To determine whether or not you have the right data to perform a specific set of statistical model, you first need to conduct series of exploratory data analysis and visualization. Doing this initial process once your data is manipulated and shaped in that way you want it to work relative to whether or not you are using R, SPSS, STATA, SAS, JMP Pro 12, etc allows you to identify links and relationships as well as those that are significant or not within your datasets. You could series of bi-variate analysis, multi-variate analysis, stepwise, relationships plots, etc to visualize your data and to identify salient relationships. Doing this also allows you to see if your data is normally distributed or not and whether or not you need to do some data transformation (data mining) in exponential, quadratic, cubic terms, etc to and how to control outlier as they might impact your model if no system is put in place to control the effects of outliers. Sometimes, leaving outlier in the datasets in relevant, but you can only do these once you've done preliminary data exploration and visualization even being starting the actual model development.
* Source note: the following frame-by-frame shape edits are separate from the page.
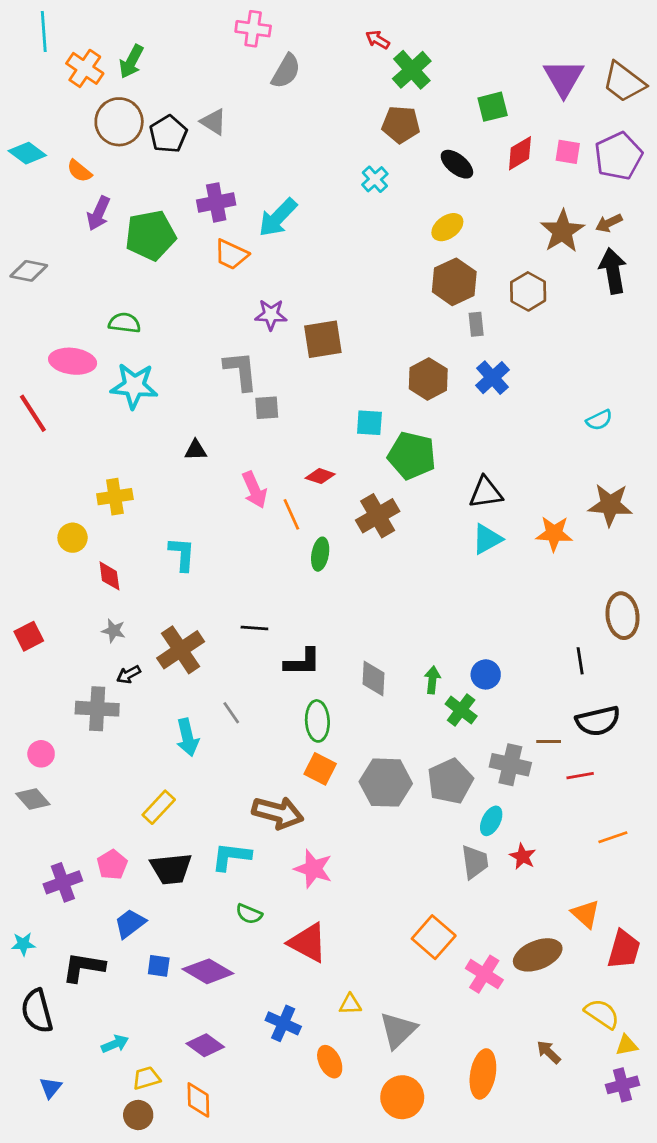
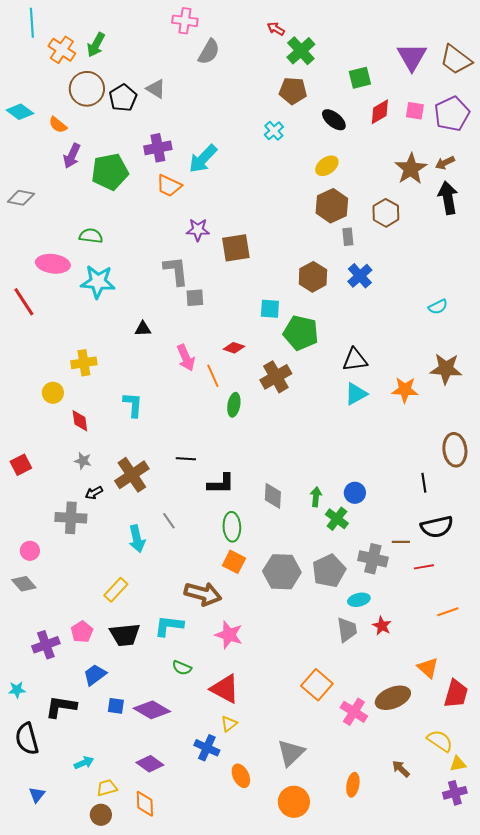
cyan ellipse: (491, 821) -> (359, 600), turned 50
yellow triangle: (350, 1004) -> (229, 724), moved, turned -36
orange ellipse: (483, 1074) -> (353, 785), size x0.7

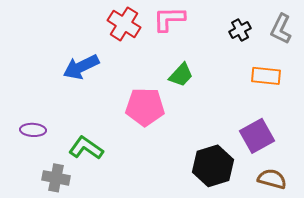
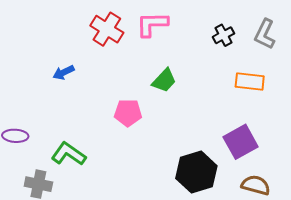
blue arrow: (81, 67) -> (64, 72), size x0.6
pink pentagon: (145, 107) -> (128, 113), size x0.7

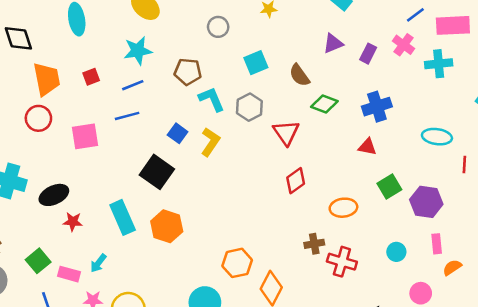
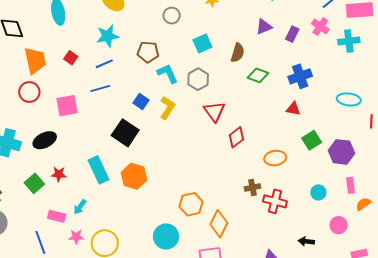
brown semicircle: (299, 75) -> (238, 53), turned -126
red square: (91, 77) -> (71, 58), turned -32
red triangle: (286, 133) -> (214, 111), moved
black ellipse: (54, 195) -> (45, 140), moved
green square: (38, 261) -> (34, 183), moved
The residual plot is not the only sole determinant that explains a good model that fits your dataset. You could look at the results of ANOVA, R Square values of the training set (model itself) versus those of the model validation and test. The R Square value doesn't tell you whether or not your model variances is statistically significance. It only explains the portion of variability that is explain by the predictor variables of the response.
Similarly, there are other relevant statistical results once you run your model that explains whether or not your model fits well with the data. You might want to look at the prediction profile, you variable importance plot (VIP), the parameter estimates results to see, how each parameter used in the model correlates with others.
I hope this helps in someways. But in all, you choice of a statistical model given a set of datasets will depend on the data quality and quantity, your experience and expertise in data mining, exploration, visualization, and analysis as well as your technical understanding of statistical models development.